= Exercise instructions =
Only an exact reprint of all the data is acceptable.

======== Data supplied

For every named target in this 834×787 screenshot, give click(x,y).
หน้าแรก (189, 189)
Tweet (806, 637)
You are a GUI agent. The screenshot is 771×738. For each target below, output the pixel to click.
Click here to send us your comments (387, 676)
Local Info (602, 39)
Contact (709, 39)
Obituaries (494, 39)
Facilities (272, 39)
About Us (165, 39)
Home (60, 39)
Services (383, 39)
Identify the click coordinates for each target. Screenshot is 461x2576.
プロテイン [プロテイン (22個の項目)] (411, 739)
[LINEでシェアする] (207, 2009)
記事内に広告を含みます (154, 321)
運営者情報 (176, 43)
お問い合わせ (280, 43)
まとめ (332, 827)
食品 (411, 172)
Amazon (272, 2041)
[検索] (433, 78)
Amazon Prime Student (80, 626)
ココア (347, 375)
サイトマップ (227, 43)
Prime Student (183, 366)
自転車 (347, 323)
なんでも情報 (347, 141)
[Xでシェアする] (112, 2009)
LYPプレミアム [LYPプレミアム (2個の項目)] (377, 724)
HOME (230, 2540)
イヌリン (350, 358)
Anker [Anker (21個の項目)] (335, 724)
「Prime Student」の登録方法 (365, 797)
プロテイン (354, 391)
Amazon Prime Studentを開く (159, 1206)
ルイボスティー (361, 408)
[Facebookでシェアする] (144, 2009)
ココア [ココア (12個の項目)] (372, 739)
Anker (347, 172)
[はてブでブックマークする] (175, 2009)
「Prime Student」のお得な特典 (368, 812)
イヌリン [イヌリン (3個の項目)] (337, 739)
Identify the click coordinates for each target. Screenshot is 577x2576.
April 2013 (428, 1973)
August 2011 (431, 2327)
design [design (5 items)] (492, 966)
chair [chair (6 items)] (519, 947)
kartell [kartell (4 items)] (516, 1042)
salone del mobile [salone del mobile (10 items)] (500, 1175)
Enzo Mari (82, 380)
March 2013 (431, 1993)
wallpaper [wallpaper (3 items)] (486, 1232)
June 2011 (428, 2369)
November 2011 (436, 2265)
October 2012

================

= Written answer =
For every named target in this 834×787 screenshot, give click(x,y).
หน้าแรก (189, 189)
Tweet (806, 637)
You are a GUI agent. The screenshot is 771×738. For each target below, output the pixel to click.
Click here to send us your comments (387, 676)
Local Info (602, 39)
Contact (709, 39)
Obituaries (494, 39)
Facilities (272, 39)
About Us (165, 39)
Home (60, 39)
Services (383, 39)
Identify the click coordinates for each target. Screenshot is 461x2576.
プロテイン [プロテイン (22個の項目)] (411, 739)
[LINEでシェアする] (207, 2009)
記事内に広告を含みます (154, 321)
運営者情報 (176, 43)
お問い合わせ (280, 43)
まとめ (332, 827)
食品 (411, 172)
Amazon (272, 2041)
[検索] (433, 78)
Amazon Prime Student (80, 626)
ココア (347, 375)
サイトマップ (227, 43)
Prime Student (183, 366)
自転車 (347, 323)
なんでも情報 (347, 141)
[Xでシェアする] (112, 2009)
LYPプレミアム [LYPプレミアム (2個の項目)] (377, 724)
HOME (230, 2540)
イヌリン (350, 358)
Anker [Anker (21個の項目)] (335, 724)
「Prime Student」の登録方法 (365, 797)
プロテイン (354, 391)
Amazon Prime Studentを開く (159, 1206)
ルイボスティー (361, 408)
[Facebookでシェアする] (144, 2009)
ココア [ココア (12個の項目)] (372, 739)
Anker (347, 172)
[はてブでブックマークする] (175, 2009)
「Prime Student」のお得な特典 (368, 812)
イヌリン [イヌリン (3個の項目)] (337, 739)
Identify the click coordinates for each target. Screenshot is 577x2576.
April 2013 (428, 1973)
August 2011 (431, 2327)
design [design (5 items)] (492, 966)
chair [chair (6 items)] (519, 947)
kartell [kartell (4 items)] (516, 1042)
salone del mobile [salone del mobile (10 items)] (500, 1175)
Enzo Mari (82, 380)
March 2013 (431, 1993)
wallpaper [wallpaper (3 items)] (486, 1232)
June 2011 (428, 2369)
November 2011 (436, 2265)
October 2012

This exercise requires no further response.